Page segmentation data:
--- START ---
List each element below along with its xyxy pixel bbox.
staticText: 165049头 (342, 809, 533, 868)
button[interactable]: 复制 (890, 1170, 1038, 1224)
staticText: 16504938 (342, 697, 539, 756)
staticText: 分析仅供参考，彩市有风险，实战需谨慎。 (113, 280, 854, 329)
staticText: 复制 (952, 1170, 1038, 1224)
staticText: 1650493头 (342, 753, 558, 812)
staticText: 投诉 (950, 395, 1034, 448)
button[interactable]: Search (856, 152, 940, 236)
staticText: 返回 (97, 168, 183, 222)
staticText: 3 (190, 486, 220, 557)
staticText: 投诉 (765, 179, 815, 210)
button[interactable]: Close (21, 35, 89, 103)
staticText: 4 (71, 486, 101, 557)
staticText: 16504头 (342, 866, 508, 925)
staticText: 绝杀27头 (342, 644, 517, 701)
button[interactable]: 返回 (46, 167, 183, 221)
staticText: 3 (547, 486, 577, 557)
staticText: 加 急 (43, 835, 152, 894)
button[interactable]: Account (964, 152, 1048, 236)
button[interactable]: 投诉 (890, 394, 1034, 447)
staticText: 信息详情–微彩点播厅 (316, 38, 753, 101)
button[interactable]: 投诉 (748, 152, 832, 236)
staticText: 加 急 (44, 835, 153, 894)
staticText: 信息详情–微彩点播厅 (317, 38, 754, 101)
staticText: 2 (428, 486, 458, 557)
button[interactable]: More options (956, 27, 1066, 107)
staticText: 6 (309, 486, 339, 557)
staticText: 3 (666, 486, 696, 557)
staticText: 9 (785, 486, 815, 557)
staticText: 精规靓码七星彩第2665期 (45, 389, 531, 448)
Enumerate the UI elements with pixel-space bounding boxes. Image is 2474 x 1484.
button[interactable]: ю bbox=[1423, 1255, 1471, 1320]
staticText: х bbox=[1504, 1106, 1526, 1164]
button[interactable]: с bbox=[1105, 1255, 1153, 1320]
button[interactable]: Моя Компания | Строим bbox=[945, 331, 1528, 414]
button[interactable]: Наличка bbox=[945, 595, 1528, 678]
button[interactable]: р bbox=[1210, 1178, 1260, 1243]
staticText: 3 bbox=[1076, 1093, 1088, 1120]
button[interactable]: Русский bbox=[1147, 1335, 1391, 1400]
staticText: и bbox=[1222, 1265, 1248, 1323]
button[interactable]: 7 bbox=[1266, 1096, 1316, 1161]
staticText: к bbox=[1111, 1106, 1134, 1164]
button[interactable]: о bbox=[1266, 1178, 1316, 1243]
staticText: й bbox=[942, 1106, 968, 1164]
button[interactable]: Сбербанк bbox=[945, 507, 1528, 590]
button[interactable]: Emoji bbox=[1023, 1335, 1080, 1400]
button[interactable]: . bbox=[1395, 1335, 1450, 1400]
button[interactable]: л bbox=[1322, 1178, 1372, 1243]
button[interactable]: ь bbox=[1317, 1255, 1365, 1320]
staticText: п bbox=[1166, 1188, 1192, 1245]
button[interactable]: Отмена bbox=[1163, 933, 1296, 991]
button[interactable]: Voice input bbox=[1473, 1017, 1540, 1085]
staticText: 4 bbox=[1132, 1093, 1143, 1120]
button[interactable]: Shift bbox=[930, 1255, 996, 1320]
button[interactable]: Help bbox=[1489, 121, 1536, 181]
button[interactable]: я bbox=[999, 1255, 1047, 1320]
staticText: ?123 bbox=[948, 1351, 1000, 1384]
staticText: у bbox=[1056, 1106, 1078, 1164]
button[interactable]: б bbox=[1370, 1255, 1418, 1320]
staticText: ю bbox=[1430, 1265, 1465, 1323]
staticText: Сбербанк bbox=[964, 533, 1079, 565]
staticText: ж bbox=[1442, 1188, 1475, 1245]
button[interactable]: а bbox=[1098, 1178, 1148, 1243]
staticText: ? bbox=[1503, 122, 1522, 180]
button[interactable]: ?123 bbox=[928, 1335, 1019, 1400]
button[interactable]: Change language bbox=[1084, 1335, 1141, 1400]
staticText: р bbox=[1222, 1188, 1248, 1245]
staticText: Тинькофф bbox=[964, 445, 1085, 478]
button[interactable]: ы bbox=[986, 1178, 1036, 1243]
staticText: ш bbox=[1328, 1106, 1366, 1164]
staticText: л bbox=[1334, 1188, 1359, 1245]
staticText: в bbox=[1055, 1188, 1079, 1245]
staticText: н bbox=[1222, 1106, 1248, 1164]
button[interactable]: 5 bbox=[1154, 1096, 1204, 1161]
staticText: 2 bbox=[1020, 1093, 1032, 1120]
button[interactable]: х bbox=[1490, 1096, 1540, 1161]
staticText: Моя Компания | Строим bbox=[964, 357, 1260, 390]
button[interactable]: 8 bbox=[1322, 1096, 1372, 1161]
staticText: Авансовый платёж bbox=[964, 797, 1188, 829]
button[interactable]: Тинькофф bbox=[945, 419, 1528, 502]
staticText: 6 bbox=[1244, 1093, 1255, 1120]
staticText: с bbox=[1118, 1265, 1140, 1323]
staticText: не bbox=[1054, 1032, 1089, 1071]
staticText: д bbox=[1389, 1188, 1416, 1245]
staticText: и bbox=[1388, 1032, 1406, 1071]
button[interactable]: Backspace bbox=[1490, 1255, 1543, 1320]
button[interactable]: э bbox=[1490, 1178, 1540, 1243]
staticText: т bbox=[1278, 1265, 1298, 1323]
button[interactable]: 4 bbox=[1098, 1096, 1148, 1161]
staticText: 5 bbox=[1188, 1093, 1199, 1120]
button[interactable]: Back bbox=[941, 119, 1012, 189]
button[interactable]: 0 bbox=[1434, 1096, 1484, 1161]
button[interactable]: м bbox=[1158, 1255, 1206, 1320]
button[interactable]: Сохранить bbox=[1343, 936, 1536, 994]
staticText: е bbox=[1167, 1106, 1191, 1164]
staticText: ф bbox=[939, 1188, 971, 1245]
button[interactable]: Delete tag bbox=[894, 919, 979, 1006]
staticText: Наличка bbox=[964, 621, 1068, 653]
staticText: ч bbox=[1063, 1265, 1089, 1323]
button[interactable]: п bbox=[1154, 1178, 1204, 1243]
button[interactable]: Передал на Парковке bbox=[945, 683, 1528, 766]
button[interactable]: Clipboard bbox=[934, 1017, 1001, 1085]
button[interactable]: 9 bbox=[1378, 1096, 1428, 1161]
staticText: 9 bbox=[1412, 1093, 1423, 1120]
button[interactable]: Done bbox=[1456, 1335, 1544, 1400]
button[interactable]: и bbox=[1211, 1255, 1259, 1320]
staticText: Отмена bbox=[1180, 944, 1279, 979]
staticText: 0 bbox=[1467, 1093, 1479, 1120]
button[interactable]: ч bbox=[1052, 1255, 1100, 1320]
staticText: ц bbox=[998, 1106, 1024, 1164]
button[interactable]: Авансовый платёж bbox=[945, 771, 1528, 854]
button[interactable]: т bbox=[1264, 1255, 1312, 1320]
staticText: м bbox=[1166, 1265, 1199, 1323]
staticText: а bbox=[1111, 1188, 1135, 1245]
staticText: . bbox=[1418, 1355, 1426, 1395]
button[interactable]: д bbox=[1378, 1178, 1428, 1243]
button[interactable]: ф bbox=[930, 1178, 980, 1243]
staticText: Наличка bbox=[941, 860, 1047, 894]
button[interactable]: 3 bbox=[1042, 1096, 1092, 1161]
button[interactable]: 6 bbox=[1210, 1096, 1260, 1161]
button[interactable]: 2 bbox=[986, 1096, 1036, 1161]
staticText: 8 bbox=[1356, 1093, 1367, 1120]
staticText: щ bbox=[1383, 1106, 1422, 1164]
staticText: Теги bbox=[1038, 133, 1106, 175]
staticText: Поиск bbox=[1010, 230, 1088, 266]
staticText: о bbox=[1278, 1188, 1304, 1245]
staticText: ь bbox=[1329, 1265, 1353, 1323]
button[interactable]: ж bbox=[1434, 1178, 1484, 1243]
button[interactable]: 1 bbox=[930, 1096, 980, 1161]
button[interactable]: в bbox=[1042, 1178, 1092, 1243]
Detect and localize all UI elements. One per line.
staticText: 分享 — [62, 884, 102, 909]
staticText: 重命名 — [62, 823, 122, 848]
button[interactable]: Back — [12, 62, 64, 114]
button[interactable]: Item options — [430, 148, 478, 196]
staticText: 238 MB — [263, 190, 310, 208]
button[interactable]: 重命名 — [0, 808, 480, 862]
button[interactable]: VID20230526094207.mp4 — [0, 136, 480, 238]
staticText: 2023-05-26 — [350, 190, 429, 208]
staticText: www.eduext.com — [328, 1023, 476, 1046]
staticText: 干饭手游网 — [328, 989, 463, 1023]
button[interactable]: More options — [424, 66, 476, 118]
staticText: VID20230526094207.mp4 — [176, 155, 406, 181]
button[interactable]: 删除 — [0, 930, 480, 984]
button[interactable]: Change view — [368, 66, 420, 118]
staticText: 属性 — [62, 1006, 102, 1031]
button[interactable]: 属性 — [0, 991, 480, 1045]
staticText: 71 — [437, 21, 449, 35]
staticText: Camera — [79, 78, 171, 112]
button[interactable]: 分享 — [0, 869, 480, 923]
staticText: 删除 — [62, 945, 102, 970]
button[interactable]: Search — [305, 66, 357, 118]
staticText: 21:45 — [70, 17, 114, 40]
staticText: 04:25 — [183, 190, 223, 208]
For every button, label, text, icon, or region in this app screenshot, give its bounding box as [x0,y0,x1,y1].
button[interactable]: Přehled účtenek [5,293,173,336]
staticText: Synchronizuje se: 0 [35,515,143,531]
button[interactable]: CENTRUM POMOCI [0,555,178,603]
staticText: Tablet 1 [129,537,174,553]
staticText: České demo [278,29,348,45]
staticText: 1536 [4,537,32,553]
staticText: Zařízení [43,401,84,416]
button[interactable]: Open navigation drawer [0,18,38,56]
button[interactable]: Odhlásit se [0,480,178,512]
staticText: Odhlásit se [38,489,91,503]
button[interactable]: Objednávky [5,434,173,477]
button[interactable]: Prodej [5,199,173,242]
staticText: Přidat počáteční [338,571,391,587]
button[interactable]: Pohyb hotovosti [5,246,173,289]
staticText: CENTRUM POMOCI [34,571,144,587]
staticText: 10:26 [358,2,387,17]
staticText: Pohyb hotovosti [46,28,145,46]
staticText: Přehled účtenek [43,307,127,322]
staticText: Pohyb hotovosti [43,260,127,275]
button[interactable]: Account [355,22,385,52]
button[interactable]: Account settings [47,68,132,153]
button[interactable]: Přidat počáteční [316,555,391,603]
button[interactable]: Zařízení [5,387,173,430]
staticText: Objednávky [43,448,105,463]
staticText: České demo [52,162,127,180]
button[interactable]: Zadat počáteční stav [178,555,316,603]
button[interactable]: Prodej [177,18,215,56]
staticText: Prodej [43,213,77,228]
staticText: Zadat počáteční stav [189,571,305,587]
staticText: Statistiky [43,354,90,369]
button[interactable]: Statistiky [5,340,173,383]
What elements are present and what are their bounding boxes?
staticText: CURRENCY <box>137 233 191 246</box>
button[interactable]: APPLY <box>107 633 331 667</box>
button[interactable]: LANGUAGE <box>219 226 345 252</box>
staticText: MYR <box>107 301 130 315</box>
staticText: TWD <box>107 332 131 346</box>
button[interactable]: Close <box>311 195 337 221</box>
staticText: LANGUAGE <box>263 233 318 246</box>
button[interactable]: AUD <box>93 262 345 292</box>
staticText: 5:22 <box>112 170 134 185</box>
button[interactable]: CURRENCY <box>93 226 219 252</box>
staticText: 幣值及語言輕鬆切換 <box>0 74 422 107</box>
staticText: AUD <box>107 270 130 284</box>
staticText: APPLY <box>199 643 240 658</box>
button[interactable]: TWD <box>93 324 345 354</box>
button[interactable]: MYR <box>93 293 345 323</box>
--- END ---
- PROMPT -
All lines from the one containing "What elements are" to the end of the records, both ends included, should be printed exactly and on their own.

- ANSWER TO THE EXERCISE -
What elements are present and what are their bounding boxes?
staticText: CURRENCY <box>137 233 191 246</box>
button[interactable]: APPLY <box>107 633 331 667</box>
button[interactable]: LANGUAGE <box>219 226 345 252</box>
staticText: MYR <box>107 301 130 315</box>
staticText: TWD <box>107 332 131 346</box>
button[interactable]: Close <box>311 195 337 221</box>
staticText: LANGUAGE <box>263 233 318 246</box>
button[interactable]: AUD <box>93 262 345 292</box>
staticText: 5:22 <box>112 170 134 185</box>
button[interactable]: CURRENCY <box>93 226 219 252</box>
staticText: 幣值及語言輕鬆切換 <box>0 74 422 107</box>
staticText: AUD <box>107 270 130 284</box>
staticText: APPLY <box>199 643 240 658</box>
button[interactable]: TWD <box>93 324 345 354</box>
button[interactable]: MYR <box>93 293 345 323</box>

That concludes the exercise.